▼

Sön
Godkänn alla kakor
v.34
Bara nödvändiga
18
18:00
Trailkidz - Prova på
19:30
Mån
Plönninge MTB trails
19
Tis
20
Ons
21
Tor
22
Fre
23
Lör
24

▲
▼

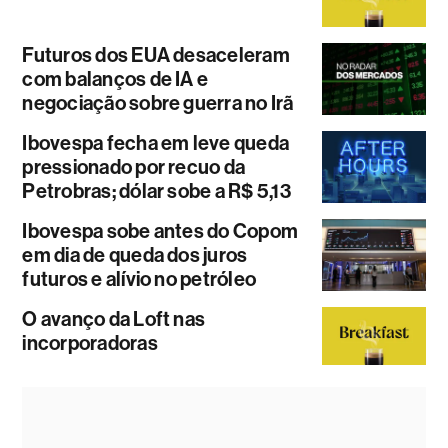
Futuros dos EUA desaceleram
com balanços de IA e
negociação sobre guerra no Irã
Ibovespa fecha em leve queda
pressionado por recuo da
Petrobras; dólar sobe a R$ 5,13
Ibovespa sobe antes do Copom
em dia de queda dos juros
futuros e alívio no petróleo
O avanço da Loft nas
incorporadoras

▲

__Exercise details__: Retype exactly the lines above, from the one with "Ibovespa sobe antes do Copom" through the one with "incorporadoras", inclusive.

__Task answer__:
Ibovespa sobe antes do Copom
em dia de queda dos juros
futuros e alívio no petróleo
O avanço da Loft nas
incorporadoras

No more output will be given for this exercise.